Con el tiempo, la obra de Darger recorrió su camino, conquistó el corazón de los coleccionistas apasionados y acabó por alcanzar el mercado. Franqueó los sucesivos umbrales del reconocimiento, primero con el salvoconducto del art brut, hasta que se integró en el arte contemporáneo; la prueba está en que puede contemplarse en las paredes de los Museos de Arte Moderno de París y Nueva York. Y menos mal, ya que la etiqueta de art brut, como todas las etiquetas, acaba siendo una categoría tan volátil que tanto describe una cosa como su contraria. Desde Dubuffet, sus seguidores arrojan ahí dentro, indistintamente, a autodidactas, pirados y otros tipos raros; los anglosajones han compensado este exceso reagrupando bajo la bandera de outside art a los marginales y el arte popular, lo que tampoco aclara demasiado, ya que a fin de cuentas hay tantas particularidades como individuos. Y sin embargo algo hemos de agradecer a las categorías, ya que gracias a ellas Darger ha llegado hasta nosotros.

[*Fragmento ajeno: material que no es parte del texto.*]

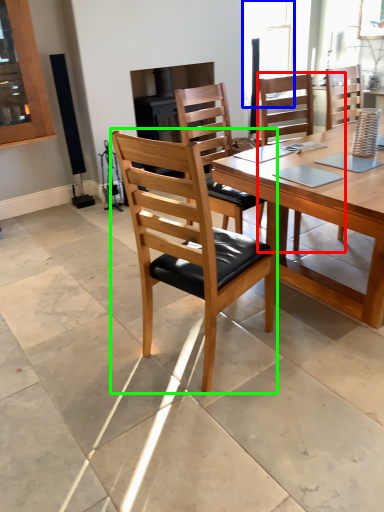 Question: Which is farther away from chair (highlighted by a red box)? window (highlighted by a blue box) or chair (highlighted by a green box)?

Choices:
 (A) window
 (B) chair

Answer: (A)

En efecto, el sigiloso Darger, bedel de día y pintor y polígrafo de noche, escribió a partir de la década de 1910 y a lo largo de 20 años los sucesivos capítulos de una obra de 15.000 páginas que relatan la Historia de las Vivian Girls, en lo que se conoce como los Reinos de lo Irreal y de la Guerra glandeco-angeliniana causada por la revolución de los niños esclavos. Su escritura se vio expandida en la pintura; hacia los años 30, no solamente retomará los acontecimientos de la guerra atroz sino que se emancipará a la vez de la matriz inicial, dirigiéndose a horizontes menos catastróficos pero amenazantes en cualquier caso. El conflicto enfrenta a las naciones católicas, Abbeiannia, Calverinia y Angelinia, contra Glandelinia, la nación atea que ha sometido a los niños. Dada la fecha de su redacción, es posible encontrar ecos del delirio carnicero que poseyó al Viejo Continente durante la Gran Guerra.

Darger también sucumbió al embrujo de la guerra de Secesión, que vio a los confederados, partisanos de la esclavitud, luchar contra los partidarios de la Unión. Por cierto, los glandelinos, como horripilantes esclavistas que son, visten uniforme gris con botonadura doble, como los sudistas. Las siete Vivian Girls, princesas de Abbeiannia, tienen precisamente la misión de acabar con la esclavitud de los niños y poner fin al cruel reinado de los glandelinos, tan aficionados a las evisceraciones y a todo tipo de torturas infligidas a los niños. En medio de esta batalla general, las siete mensajeras se convierten en espías, en heroicas estrategas, en virtuosas de las armas de fuego que desbaratan una y otra vez las trampas de sus enemigos con la fuerza de sus diez años. Tanto en sus libros como en sus dibujos, Darger describe un mundo belicoso atravesado por el riesgo, sometido a gran tensión, expuesto a diversos peligros, consagrado obsesivamente a la oposición entre los adultos y los niños. Estamos lejos, muy lejos de una visión inocente de la infancia, de la ñoñería acidulada de las viñetas de la época, y todavía más de la fantasía asociada al universo del Mago de Oz en los catorces libros que se publicaron entre 1901 y 1914, aunque Darger se inspiró, si bien libremente, en ellos.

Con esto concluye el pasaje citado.